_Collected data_
================

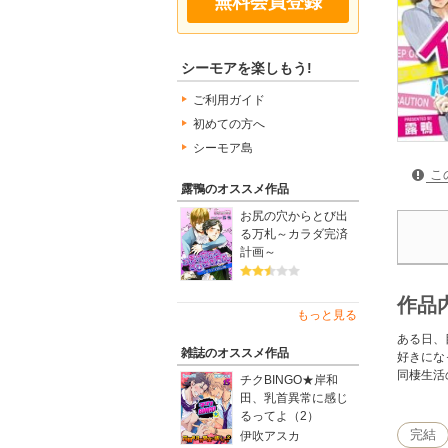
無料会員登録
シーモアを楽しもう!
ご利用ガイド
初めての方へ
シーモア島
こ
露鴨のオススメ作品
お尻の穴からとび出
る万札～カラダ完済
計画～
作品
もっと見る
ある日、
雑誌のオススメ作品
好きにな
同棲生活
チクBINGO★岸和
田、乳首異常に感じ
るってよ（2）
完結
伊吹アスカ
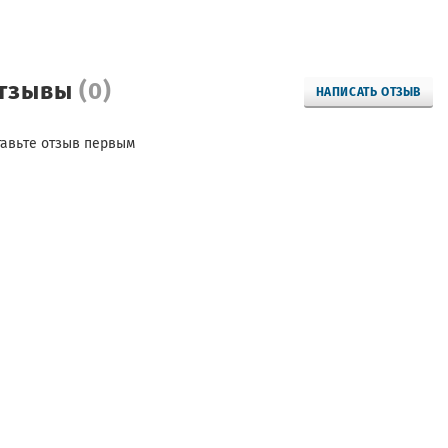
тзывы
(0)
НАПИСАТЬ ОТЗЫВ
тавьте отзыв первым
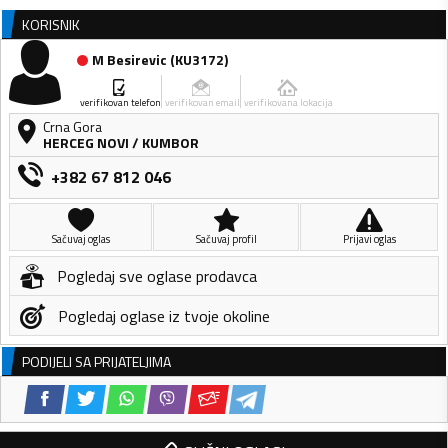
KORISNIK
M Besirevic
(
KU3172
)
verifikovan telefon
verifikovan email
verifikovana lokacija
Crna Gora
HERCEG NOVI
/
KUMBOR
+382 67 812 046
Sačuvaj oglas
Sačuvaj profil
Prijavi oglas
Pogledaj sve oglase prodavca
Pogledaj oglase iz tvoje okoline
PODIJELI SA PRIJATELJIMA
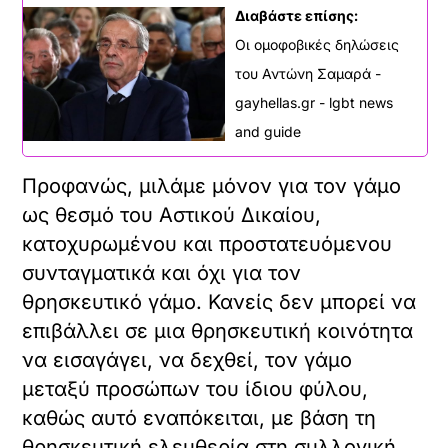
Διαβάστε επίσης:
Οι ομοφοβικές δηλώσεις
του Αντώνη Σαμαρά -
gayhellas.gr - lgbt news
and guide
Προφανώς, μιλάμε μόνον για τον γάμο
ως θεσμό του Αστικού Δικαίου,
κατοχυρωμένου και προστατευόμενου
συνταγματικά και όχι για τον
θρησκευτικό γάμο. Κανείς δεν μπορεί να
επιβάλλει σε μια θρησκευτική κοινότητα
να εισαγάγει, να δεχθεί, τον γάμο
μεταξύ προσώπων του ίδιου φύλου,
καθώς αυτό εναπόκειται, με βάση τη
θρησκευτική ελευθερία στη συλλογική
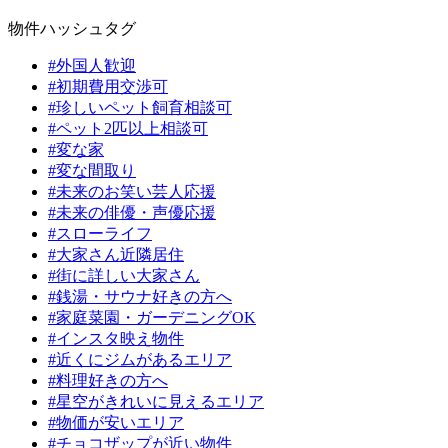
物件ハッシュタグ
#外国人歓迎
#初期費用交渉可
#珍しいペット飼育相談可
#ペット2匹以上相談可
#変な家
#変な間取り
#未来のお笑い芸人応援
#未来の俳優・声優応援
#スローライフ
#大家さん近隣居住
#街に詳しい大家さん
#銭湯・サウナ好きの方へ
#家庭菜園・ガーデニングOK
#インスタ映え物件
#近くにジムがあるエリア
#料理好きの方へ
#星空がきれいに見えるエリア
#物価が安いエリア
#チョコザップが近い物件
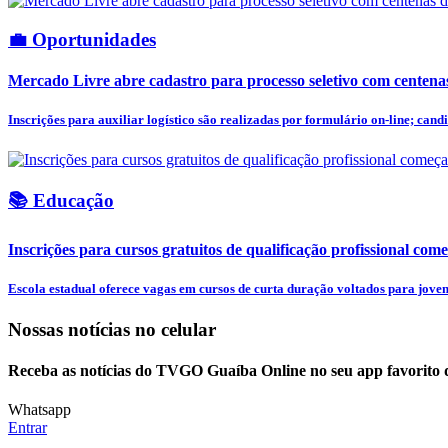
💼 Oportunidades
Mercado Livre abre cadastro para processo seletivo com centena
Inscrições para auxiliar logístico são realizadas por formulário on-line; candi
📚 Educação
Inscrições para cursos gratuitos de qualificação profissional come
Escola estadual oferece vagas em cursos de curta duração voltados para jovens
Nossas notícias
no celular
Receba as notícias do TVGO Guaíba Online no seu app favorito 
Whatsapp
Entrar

================

_YOUR ASSIGNMENT_
Leaving the pictures aside, output each entry above exactly as written.

_EXERCISE SOLUTION_
無料会員登録
シーモアを楽しもう!
ご利用ガイド
初めての方へ
シーモア島
こ
露鴨のオススメ作品
お尻の穴からとび出
る万札～カラダ完済
計画～
作品
もっと見る
ある日、
雑誌のオススメ作品
好きにな
同棲生活
チクBINGO★岸和
田、乳首異常に感じ
るってよ（2）
完結
伊吹アスカ
тзывы
(0)
НАПИСАТЬ ОТЗЫВ
тавьте отзыв первым
KORISNIK
M Besirevic
(
KU3172
)
verifikovan telefon
verifikovan email
verifikovana lokacija
Crna Gora
HERCEG NOVI
/
KUMBOR
+382 67 812 046
Sačuvaj oglas
Sačuvaj profil
Prijavi oglas
Pogledaj sve oglase prodavca
Pogledaj oglase iz tvoje okoline
PODIJELI SA PRIJATELJIMA
Διαβάστε επίσης:
Οι ομοφοβικές δηλώσεις
του Αντώνη Σαμαρά -
gayhellas.gr - lgbt news
and guide
Προφανώς, μιλάμε μόνον για τον γάμο
ως θεσμό του Αστικού Δικαίου,
κατοχυρωμένου και προστατευόμενου
συνταγματικά και όχι για τον
θρησκευτικό γάμο. Κανείς δεν μπορεί να
επιβάλλει σε μια θρησκευτική κοινότητα
να εισαγάγει, να δεχθεί, τον γάμο
μεταξύ προσώπων του ίδιου φύλου,
καθώς αυτό εναπόκειται, με βάση τη
θρησκευτική ελευθερία στη συλλογική
物件ハッシュタグ
#外国人歓迎
#初期費用交渉可
#珍しいペット飼育相談可
#ペット2匹以上相談可
#変な家
#変な間取り
#未来のお笑い芸人応援
#未来の俳優・声優応援
#スローライフ
#大家さん近隣居住
#街に詳しい大家さん
#銭湯・サウナ好きの方へ
#家庭菜園・ガーデニングOK
#インスタ映え物件
#近くにジムがあるエリア
#料理好きの方へ
#星空がきれいに見えるエリア
#物価が安いエリア
#チョコザップが近い物件
💼 Oportunidades
Mercado Livre abre cadastro para processo seletivo com centena
Inscrições para auxiliar logístico são realizadas por formulário on-line; candi
📚 Educação
Inscrições para cursos gratuitos de qualificação profissional come
Escola estadual oferece vagas em cursos de curta duração voltados para jovens
Nossas notícias
no celular
Receba as notícias do TVGO Guaíba Online no seu app favorito 
Whatsapp
Entrar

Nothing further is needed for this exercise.